**About this exercise**
All pictures are to be skipped; retype only the lines from the top of the entries through the line with "been professional dog", both included.

Saved entries:
______
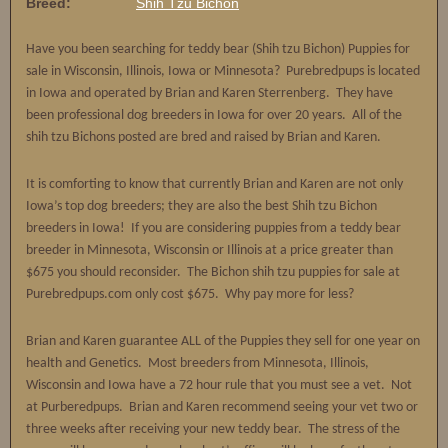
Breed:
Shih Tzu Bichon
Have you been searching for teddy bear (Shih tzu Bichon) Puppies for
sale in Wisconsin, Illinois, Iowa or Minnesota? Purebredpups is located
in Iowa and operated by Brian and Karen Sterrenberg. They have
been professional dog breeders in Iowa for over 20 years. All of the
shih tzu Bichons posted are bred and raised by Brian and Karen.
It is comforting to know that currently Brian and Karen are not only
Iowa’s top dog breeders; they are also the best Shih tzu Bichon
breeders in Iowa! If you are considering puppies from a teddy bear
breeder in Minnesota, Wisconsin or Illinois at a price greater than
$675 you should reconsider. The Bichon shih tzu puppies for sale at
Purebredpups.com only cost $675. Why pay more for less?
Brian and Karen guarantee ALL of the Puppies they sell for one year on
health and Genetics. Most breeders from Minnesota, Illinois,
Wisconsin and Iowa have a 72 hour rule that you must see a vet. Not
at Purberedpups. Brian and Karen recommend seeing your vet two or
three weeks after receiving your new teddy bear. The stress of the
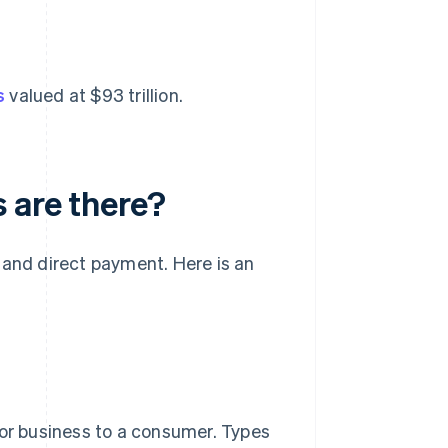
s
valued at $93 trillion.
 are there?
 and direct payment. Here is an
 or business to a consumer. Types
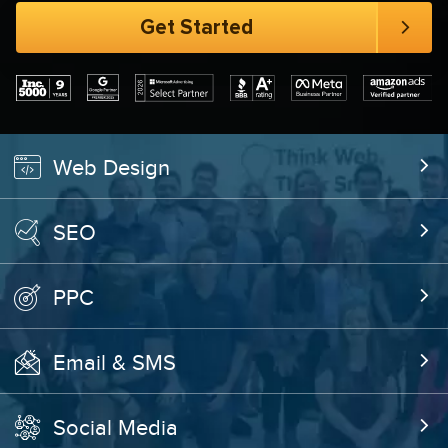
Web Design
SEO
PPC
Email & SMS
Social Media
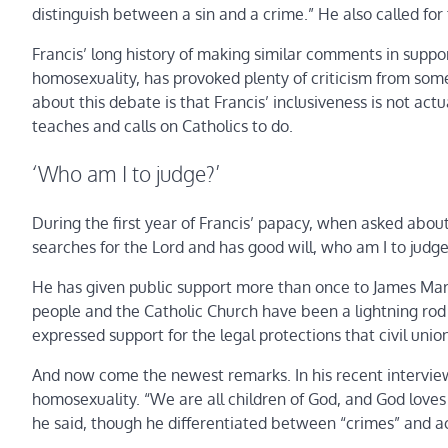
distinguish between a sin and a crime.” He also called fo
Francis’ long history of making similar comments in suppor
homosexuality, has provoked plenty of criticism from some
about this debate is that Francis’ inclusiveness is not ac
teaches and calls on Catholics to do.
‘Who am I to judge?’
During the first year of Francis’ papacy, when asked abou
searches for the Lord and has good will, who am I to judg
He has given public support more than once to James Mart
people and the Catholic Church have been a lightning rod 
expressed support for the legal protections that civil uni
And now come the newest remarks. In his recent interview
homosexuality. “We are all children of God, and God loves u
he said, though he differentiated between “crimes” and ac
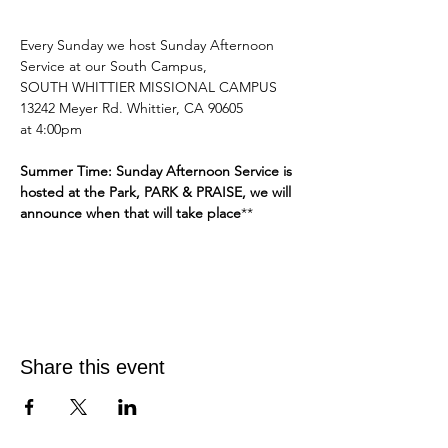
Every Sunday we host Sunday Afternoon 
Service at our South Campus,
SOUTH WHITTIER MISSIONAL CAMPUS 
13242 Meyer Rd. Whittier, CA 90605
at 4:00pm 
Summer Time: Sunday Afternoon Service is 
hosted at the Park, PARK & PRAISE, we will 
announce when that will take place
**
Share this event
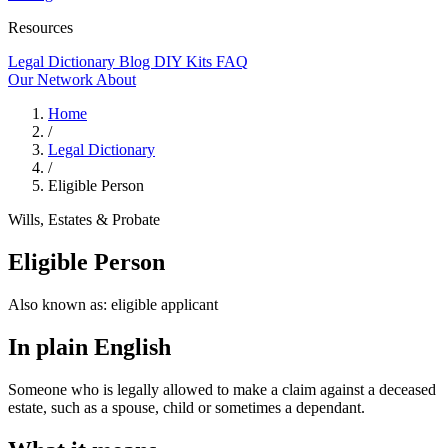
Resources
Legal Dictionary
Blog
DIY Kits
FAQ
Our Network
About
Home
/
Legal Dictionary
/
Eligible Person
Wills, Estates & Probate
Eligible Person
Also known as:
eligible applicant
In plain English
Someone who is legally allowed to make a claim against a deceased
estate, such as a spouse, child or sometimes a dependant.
______
**Output for this task**
Breed:
Shih Tzu Bichon
Have you been searching for teddy bear (Shih tzu Bichon) Puppies for
sale in Wisconsin, Illinois, Iowa or Minnesota? Purebredpups is located
in Iowa and operated by Brian and Karen Sterrenberg. They have
been professional dog breeders in Iowa for over 20 years. All of the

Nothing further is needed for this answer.